Hi Waiman,

I have now written the mail 3 times:
Twice I thought that I found a race, but during further analysis, it always turns out that the spin_lock() is sufficient.

First, to avoid any obvious things: Until the series with e.g. 27d7be1801a4824e, there was a race inside sem_lock().

Thus it was possible that multiple threads were operating on the same semaphore array, with obviously arbitrary impact.
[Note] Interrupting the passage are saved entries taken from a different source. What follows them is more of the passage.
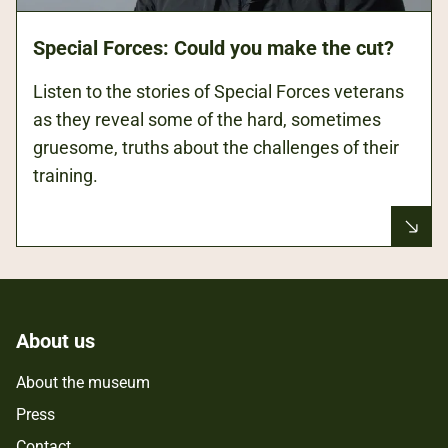
Special Forces: Could you make the cut?
Listen to the stories of Special Forces veterans
as they reveal some of the hard, sometimes
gruesome, truths about the challenges of their
training.
About us
About the museum
Press
Contact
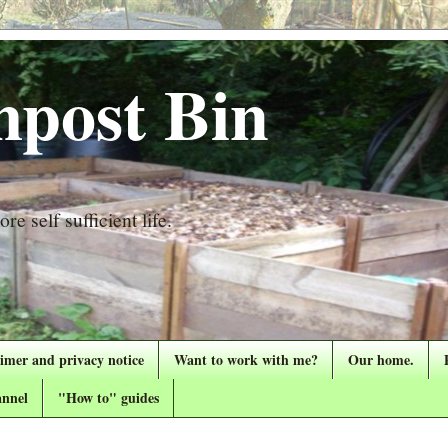
post Bin
re self sufficient life.
aimer and privacy notice
Want to work with me?
Our home.
nnel
"How to" guides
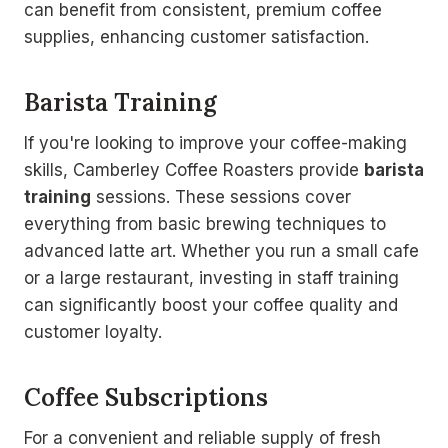
can benefit from consistent, premium coffee
supplies, enhancing customer satisfaction.
Barista Training
If you're looking to improve your coffee-making
skills, Camberley Coffee Roasters provide
barista
training
sessions. These sessions cover
everything from basic brewing techniques to
advanced latte art. Whether you run a small cafe
or a large restaurant, investing in staff training
can significantly boost your coffee quality and
customer loyalty.
Coffee Subscriptions
For a convenient and reliable supply of fresh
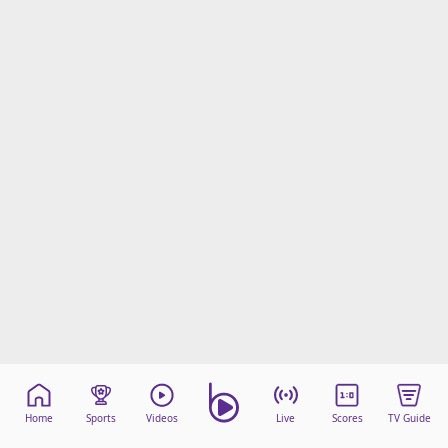
Home
Sports
Videos
Live
Scores
TV Guide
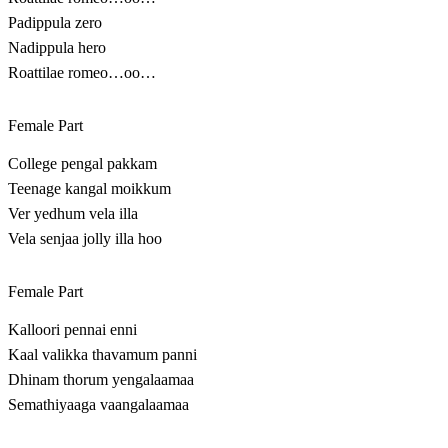
Padippula zero
Nadippula hero
Roattilae romeo…oo…
Female Part
College pengal pakkam
Teenage kangal moikkum
Ver yedhum vela illa
Vela senjaa jolly illa hoo
Female Part
Kalloori pennai enni
Kaal valikka thavamum panni
Dhinam thorum yengalaamaa
Semathiyaaga vaangalaamaa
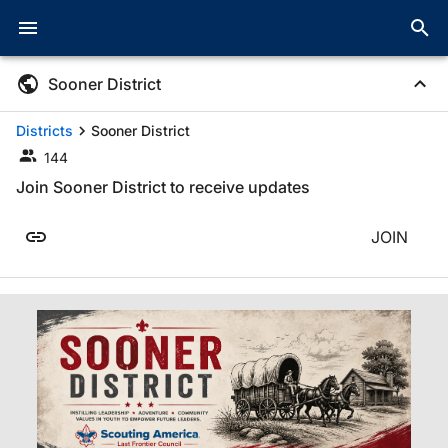
Sooner District
Districts
Sooner District
144
Join Sooner District to receive updates
JOIN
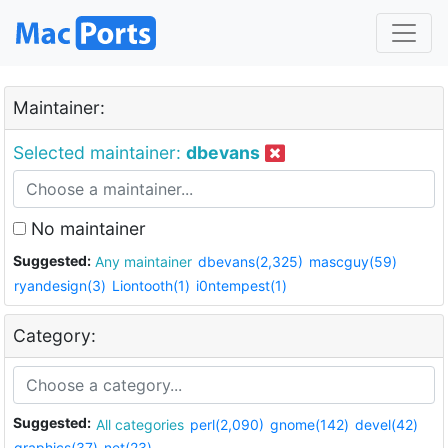
Maintainer:
Selected maintainer:
dbevans
No maintainer
Suggested:
Any maintainer
dbevans(2,325)
mascguy(59)
ryandesign(3)
Liontooth(1)
i0ntempest(1)
Category:
Suggested:
All categories
perl(2,090)
gnome(142)
devel(42)
graphics(37)
net(23)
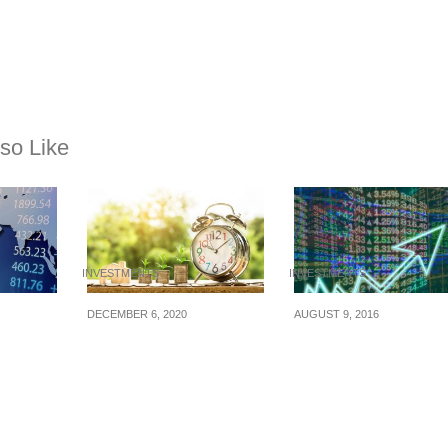
so Like
INVESTMENTS
INVESTMENTS
DECEMBER 6, 2020
AUGUST 9, 2016
the
6 Essential Reasons
3 Ways To Become 
Why You Should Learn
More Disciplined
To Invest
Investor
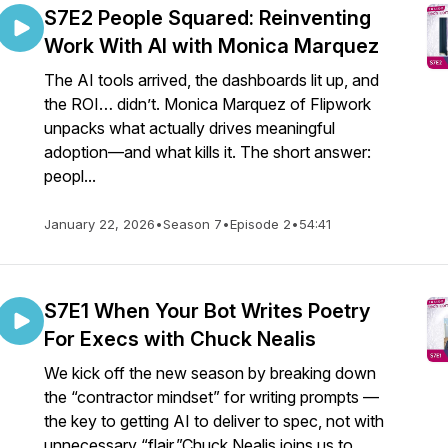
S7E2 People Squared: Reinventing
Work With AI with Monica Marquez
The AI tools arrived, the dashboards lit up, and
the ROI… didn’t. Monica Marquez of Flipwork
unpacks what actually drives meaningful
adoption—and what kills it. The short answer:
peopl...
January 22, 2026
•
Season 7
•
Episode 2
•
54:41
S7E1 When Your Bot Writes Poetry
For Execs with Chuck Nealis
We kick off the new season by breaking down
the “contractor mindset” for writing prompts —
the key to getting AI to deliver to spec, not with
unnecessary “flair.”Chuck Nealis joins us to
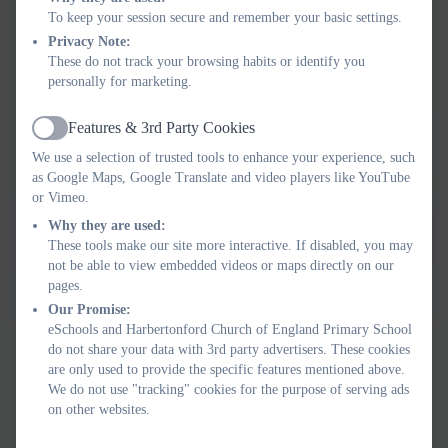
To keep your session secure and remember your basic settings.
Privacy Note:
These do not track your browsing habits or identify you
personally for marketing.
Features & 3rd Party Cookies
Active
We use a selection of trusted tools to enhance your experience, such
as Google Maps, Google Translate and video players like YouTube
or Vimeo.
Why they are used:
These tools make our site more interactive. If disabled, you may
not be able to view embedded videos or maps directly on our
pages.
Our Promise:
eSchools and Harbertonford Church of England Primary School
do not share your data with 3rd party advertisers. These cookies
are only used to provide the specific features mentioned above.
We do not use "tracking" cookies for the purpose of serving ads
on other websites.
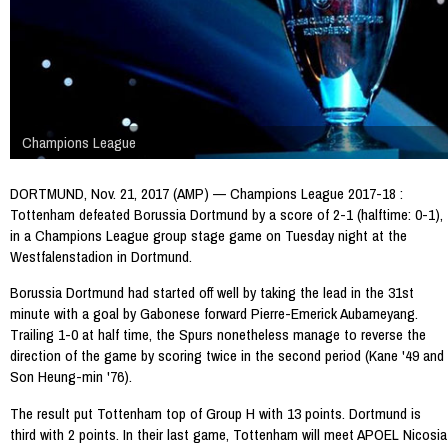
Champions League
DORTMUND, Nov. 21, 2017 (AMP) — Champions League 2017-18 :
Tottenham defeated Borussia Dortmund by a score of 2-1 (halftime: 0-1),
in a Champions League group stage game on Tuesday night at the
Westfalenstadion in Dortmund.
Borussia Dortmund had started off well by taking the lead in the 31st
minute with a goal by Gabonese forward Pierre-Emerick Aubameyang.
Trailing 1-0 at half time, the Spurs nonetheless manage to reverse the
direction of the game by scoring twice in the second period (Kane '49 and
Son Heung-min '76).
The result put Tottenham top of Group H with 13 points. Dortmund is
third with 2 points. In their last game, Tottenham will meet APOEL Nicosia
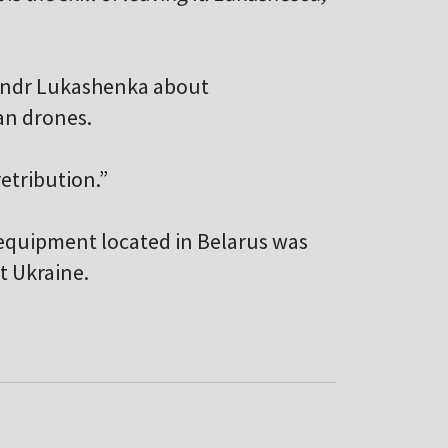
andr Lukashenka about
ian drones.
retribution.”
 equipment located in Belarus was
t Ukraine.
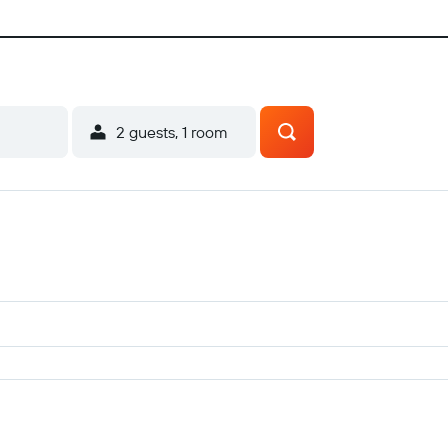
2 guests, 1 room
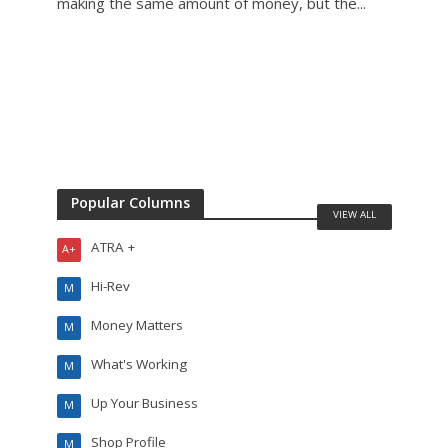
making the same amount of money, but the...
mecha
Popular Columns
VIEW ALL
ATRA +
A+
Hi-Rev
M
Money Matters
M
What's Working
M
Up Your Business
M
Shop Profile
M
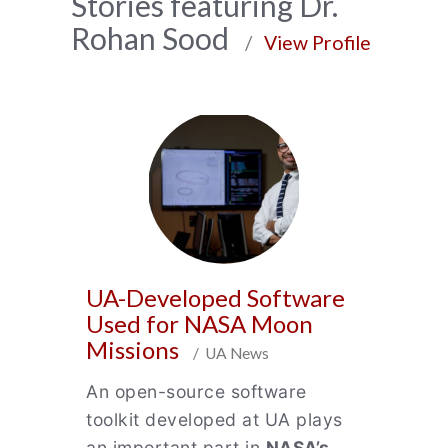
News
Stories featuring Dr.
Rohan Sood
Archive
/
View Profile
UA-Developed Software
Used for NASA Moon
Missions
/ UA News
An open-source software
toolkit developed at UA plays
an important part in
NASA’s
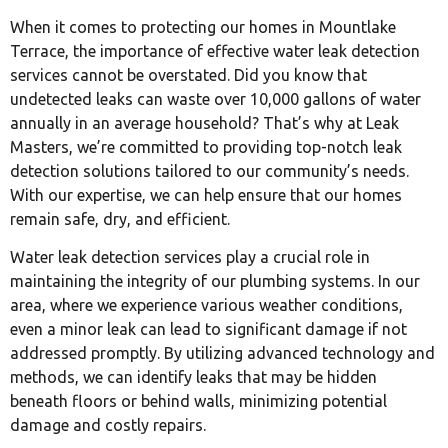
When it comes to protecting our homes in Mountlake
Terrace, the importance of effective water leak detection
services cannot be overstated. Did you know that
undetected leaks can waste over 10,000 gallons of water
annually in an average household? That’s why at Leak
Masters, we’re committed to providing top-notch leak
detection solutions tailored to our community’s needs.
With our expertise, we can help ensure that our homes
remain safe, dry, and efficient.
Water leak detection services play a crucial role in
maintaining the integrity of our plumbing systems. In our
area, where we experience various weather conditions,
even a minor leak can lead to significant damage if not
addressed promptly. By utilizing advanced technology and
methods, we can identify leaks that may be hidden
beneath floors or behind walls, minimizing potential
damage and costly repairs.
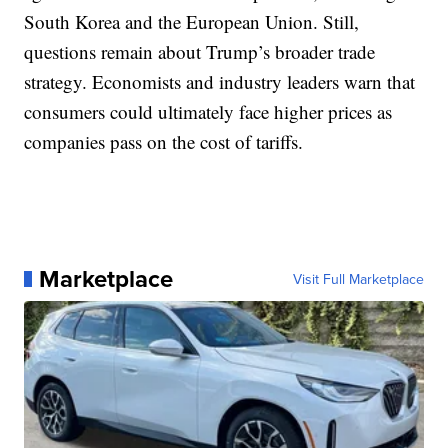
South Korea and the European Union. Still,
questions remain about Trump’s broader trade
strategy. Economists and industry leaders warn that
consumers could ultimately face higher prices as
companies pass on the cost of tariffs.
Marketplace
Visit Full Marketplace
On 9/20/19 5:54 PM, Waiman Long wrote:

+ /*
+                * A spurious wakeup at the right moment can cause race
+                * between the to-be-woken task and the waker leading to
+                * missed wakeup. Setting state back to TASK_INTERRUPTIBLE
+                * before checking queue.status will ensure that the race
+                * won't happen.
+                *
+                *      CPU0                            CPU1
+                *
+                *  <spurious wakeup>             wake_up_sem_queue_prepare():
+                *  state = TASK_INTERRUPTIBLE    status = error
+                *                              try_to_wake_up():
+                *  smp_mb()                      smp_mb()
+                *  if (status == -EINTR)         if (!(p->state & state))
+                *    schedule()                    goto out
+                */
+               set_current_state(TASK_INTERRUPTIBLE);
+

So the the hypothesis is that we have a race due to the optimization within try_to_wake_up():
If the status is already TASK_RUNNING, then the wakeup is a nop.

Correct?

The waker wants to use:

    lock();
    set_conditions();
    unlock();

as the wake_q is a shared list, completely asynchroneously this will happen:

    smp_mb(); //// ***1
    if (current->state = TASK_INTERRUPTIBLE) current->state=TASK_RUNNING;

The only guarantee is that this will happen after lock(), it may happen before set_conditions().

The task that goes to sleep uses:

    lock();
    check_conditions();
    __set_current_state();
    unlock(); //// ***2
    schedule();

You propose to change that to:

    lock();
    set_current_state();
    check_conditions();
    unlock();
    schedule();

I don't see a race anymore, and I don't see how the proposed change will help. e.g.: __set_current_state() and smp_mb() have paired memory barriers ***1 and ***2 above.